Nous sommes allés voir un film de fantasy basé sur une duologie — deux romans qui se suivent — qui a connu un grand succès, signée par un certain Aède Homère.

Dans le premier tome, on voit une expédition militaire pleine de héros se mettre en place et attaquer une grande et noble cité au bord de la mer. Le deuxième tome est une sorte de spin-off qui se concentre sur l’un des héros les plus rusés de tous, Ulysse, alors qu’il rentre chez lui après la bataille.
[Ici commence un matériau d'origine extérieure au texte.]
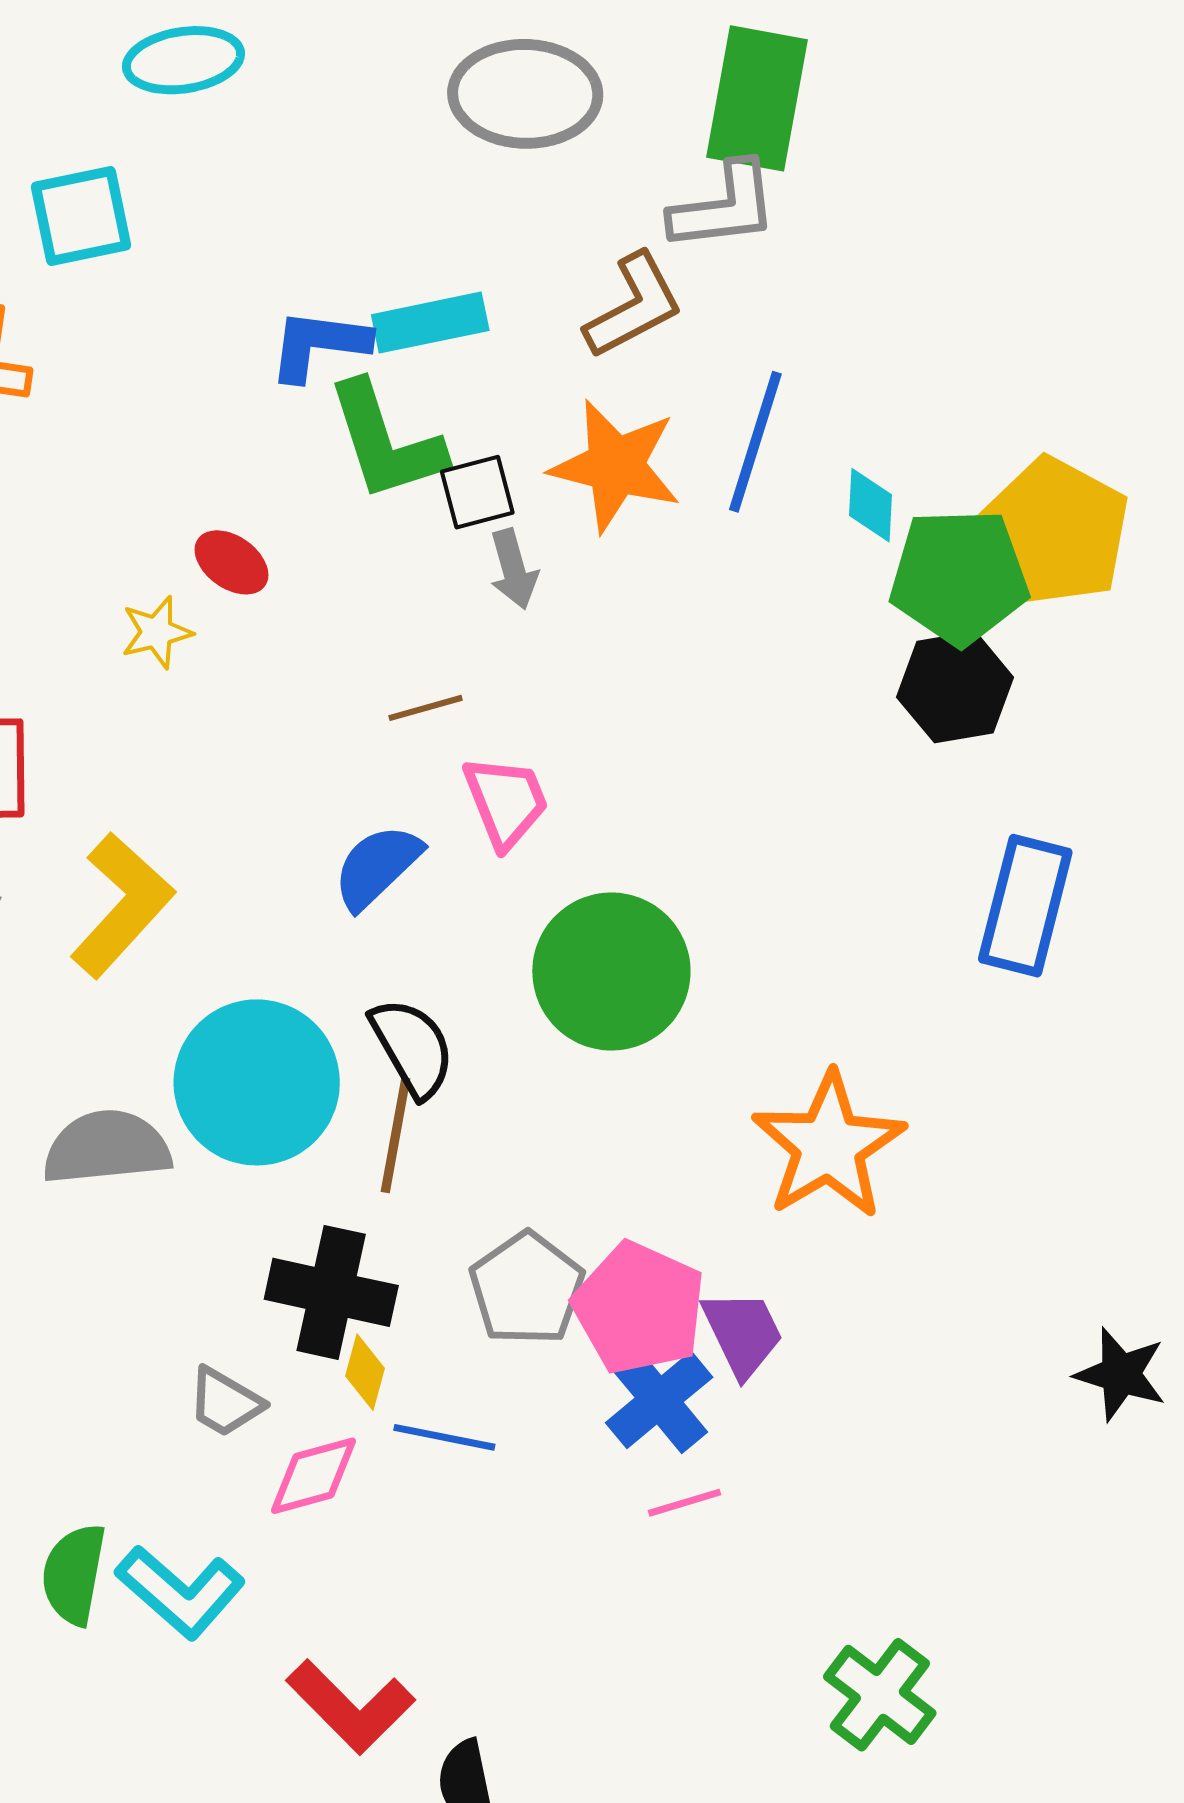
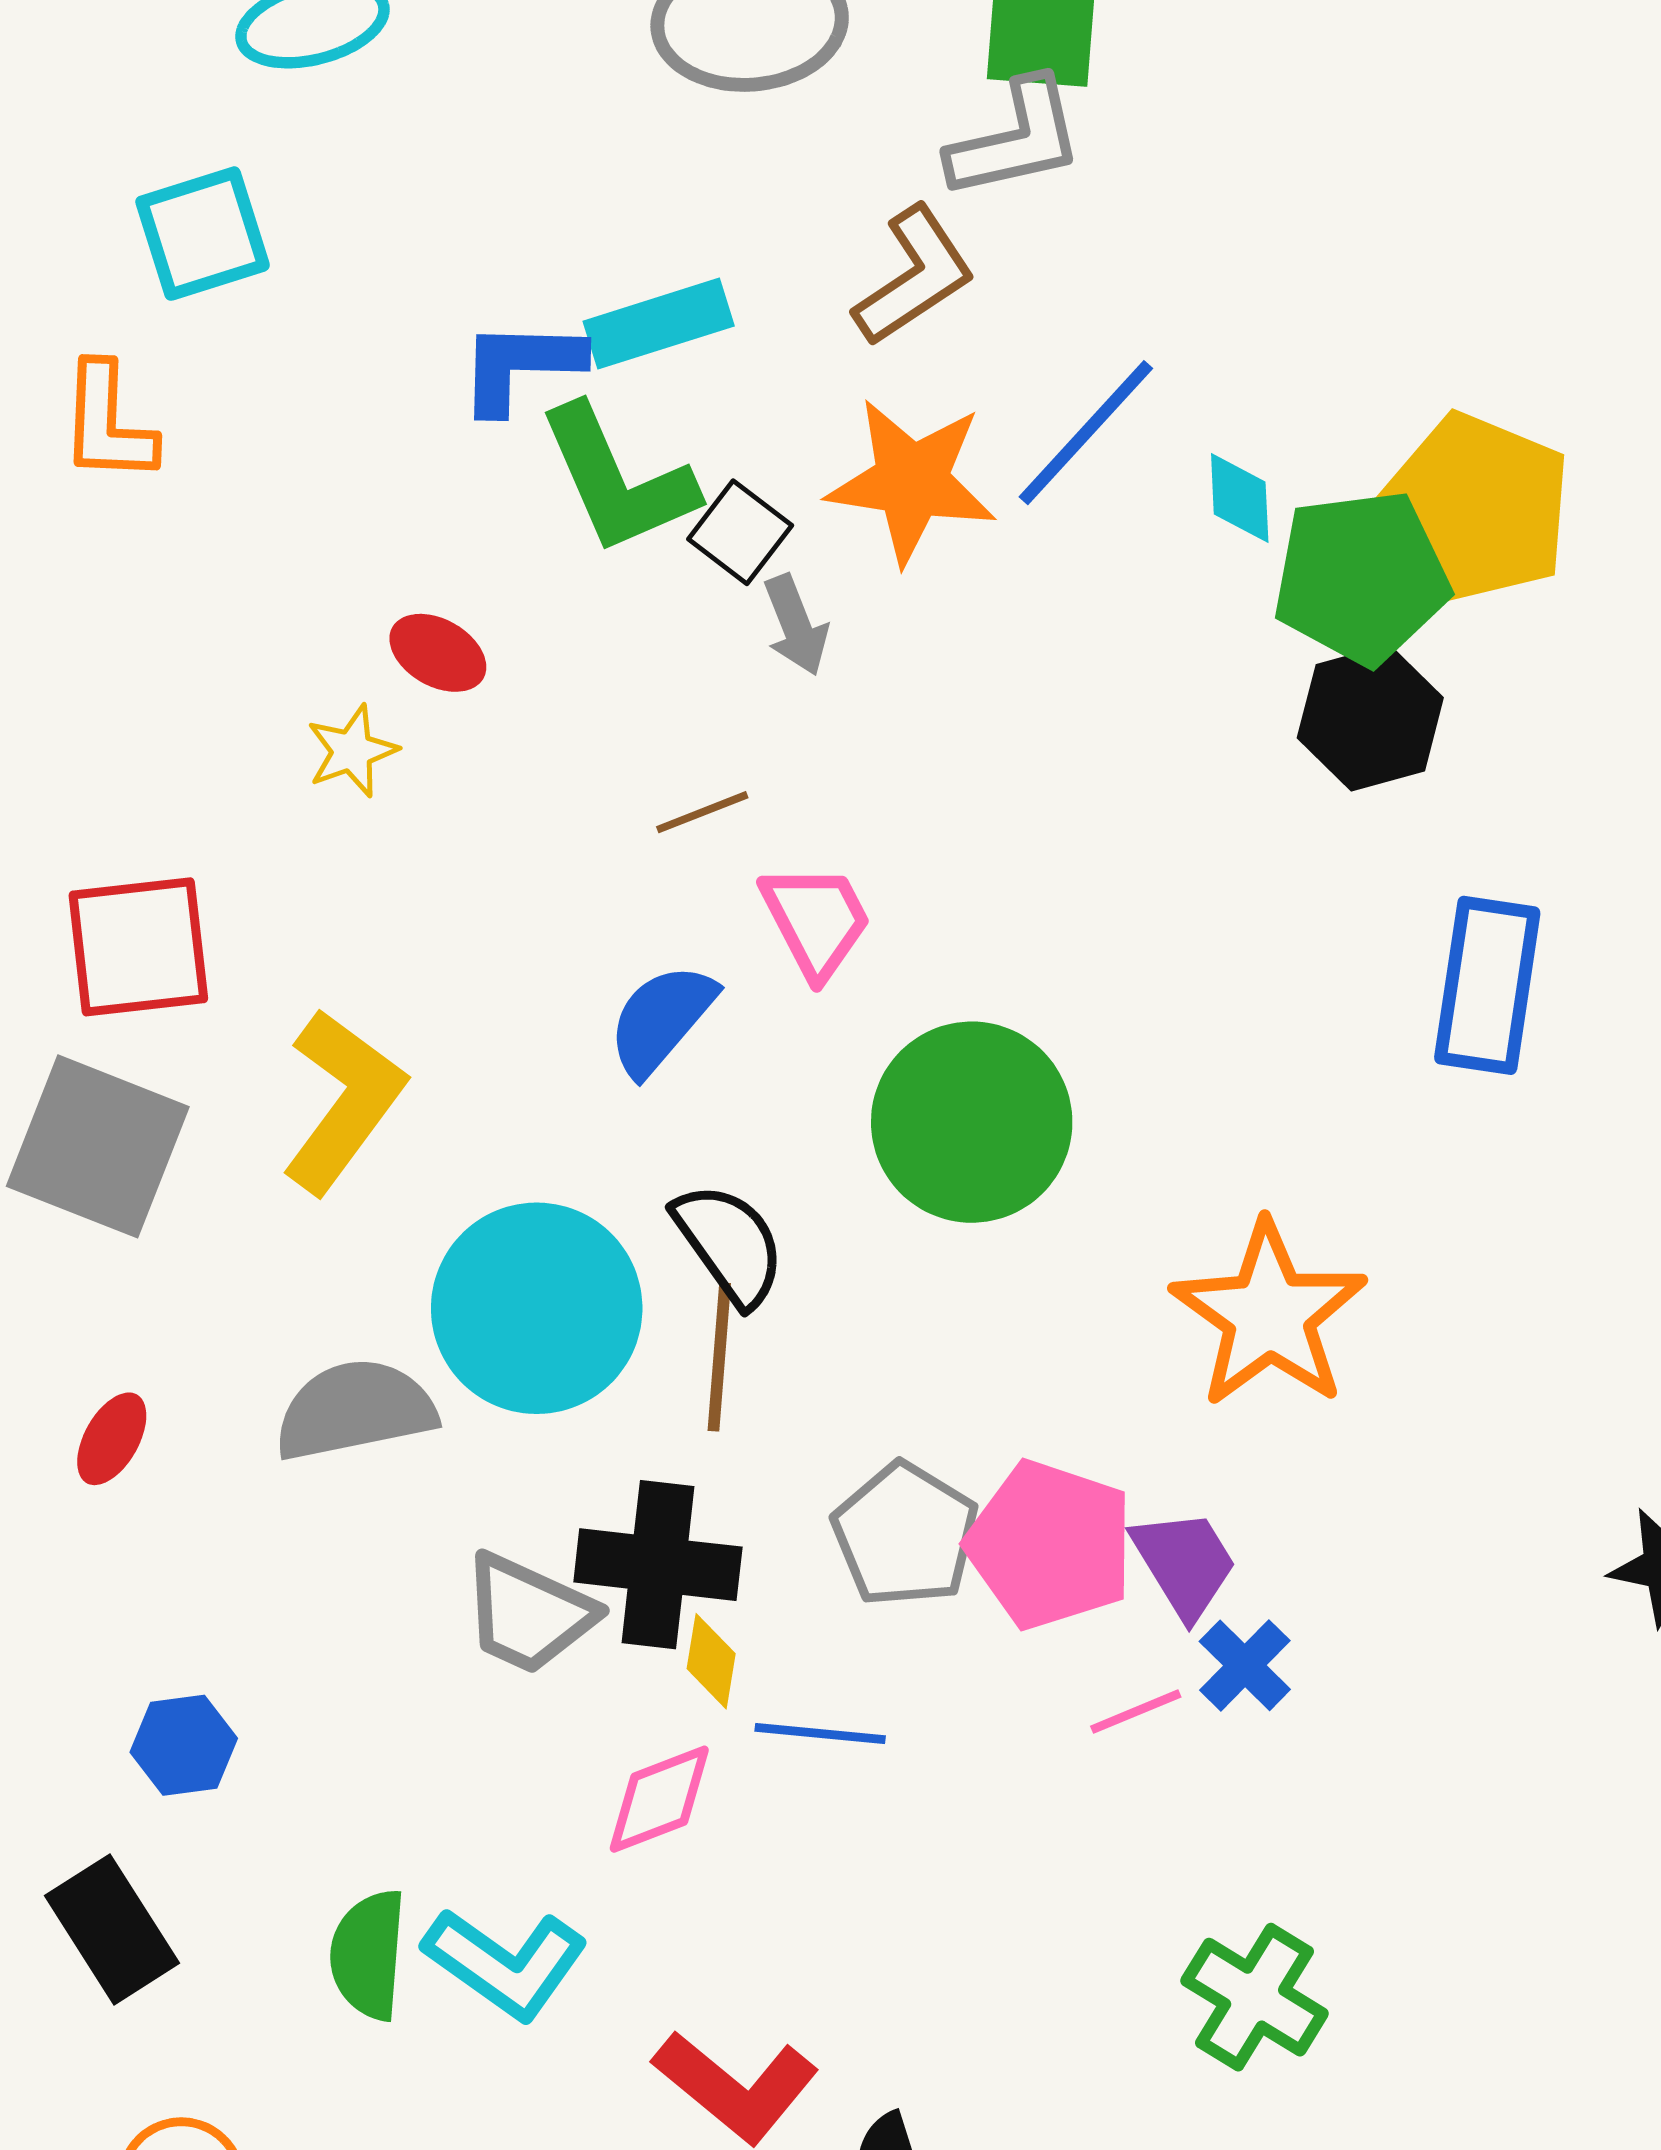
blue line: (755, 442) -> (1086, 433), turned 31
black square: (477, 492) -> (740, 532), turned -32
blue cross: (659, 1400) -> (1245, 1665), moved, size x0.7
gray trapezoid: (225, 1402) -> (528, 1614), moved, size x1.4
pink line: (685, 1503) -> (1136, 1712), moved
green cross: (880, 1695) -> (1255, 1997), moved

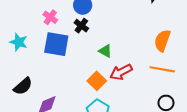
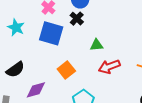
green triangle: (105, 51) -> (97, 45), turned -40
orange square: (97, 81) -> (66, 70), moved

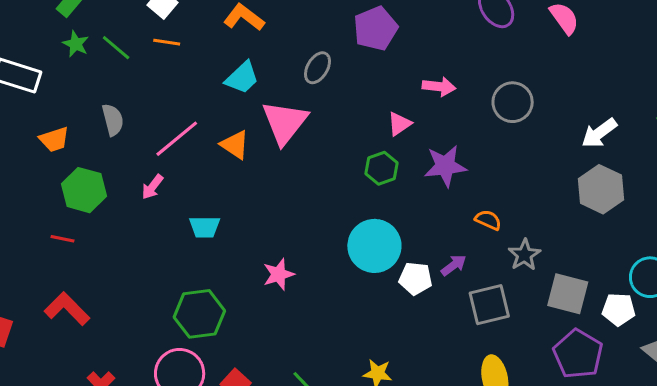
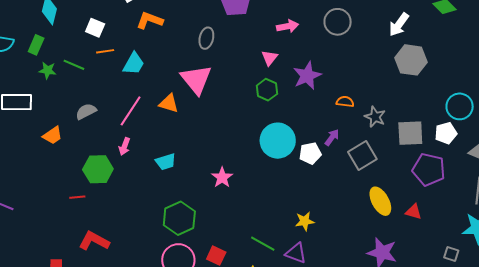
cyan trapezoid: (242, 78) -> (134, 64), moved
gray semicircle: (113, 120) -> (86, 111), turned -85
green hexagon: (84, 190) -> (98, 169), moved

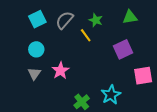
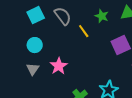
gray semicircle: (65, 20) -> (63, 16), turned 102
green star: (96, 20) -> (102, 16), moved

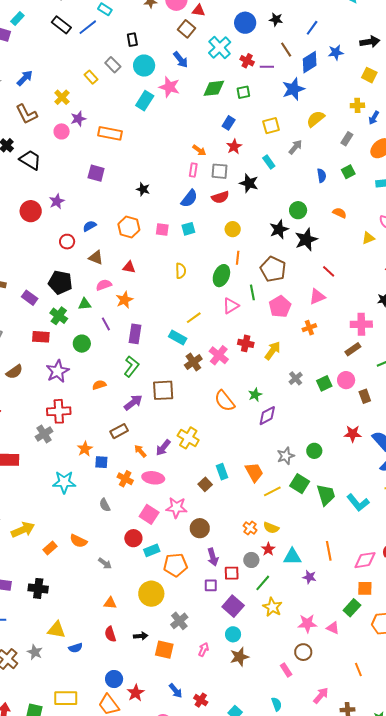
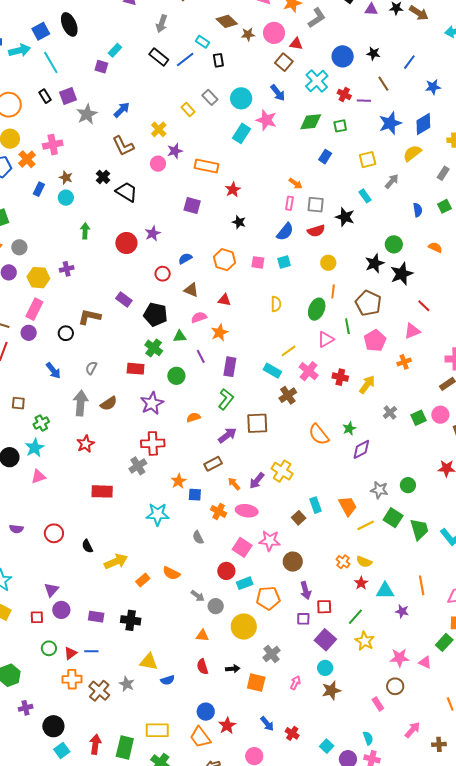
black rectangle: (132, 40) -> (218, 60), moved
blue diamond: (310, 62) -> (423, 124), moved
red star: (234, 147) -> (233, 190), moved
purple rectangle: (30, 298) -> (124, 300), moved
pink cross: (219, 355) -> (309, 371), moved
gray star: (286, 456) -> (379, 490), turned 30
gray circle: (251, 560) -> (216, 606), moved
Comme tous les films de fantasy contemporains, celui-ci est plutôt long — presque trois heures — avec des décors naturels incroyables, des effets spéciaux, des scènes de bagarre, et un casting all-stars. Bref, c’est assez classe.

Malgré l’histoire hyper connue, le réalisateur parvient à offrir des visions et des images originales : le cheval abandonné sur la plage, le cyclope, la paroi séparant le monde des hommes de celui des femmes dans le palais d’Ithaque…
Je sais bien que les décors et costumes sont un patchwork d’époques et d’influences, de l’âge du bronze à la Grèce classique en passant par l’imagerie hollywoodienne du péplum et la pop culture, mais ils parviennent à créer un monde auquel j’ai cru.
Il y a vraiment beaucoup de choses que j’ai aimées dans ce film : l’ambiance oppressante du palais envahi de prétendants, l’attitude et le sens politique de la reine, l’arc qui chante, les hommes qui meurent et se chient dessus entassés dans le ventre du cheval, la présence des dieux — Zeus, Poséidon ou Athéna —, la scène de la visite chez Ménélas…

J’ai aimé la manière dont les personnages sont écrits, et la façon dont le film mobilise quelques concepts d’histoire ancienne (la fin de l’âge du bronze, les peuples de la mer) pour nous parler d’un monde idéal et rêvé, celui des échanges et de l’hospitalité.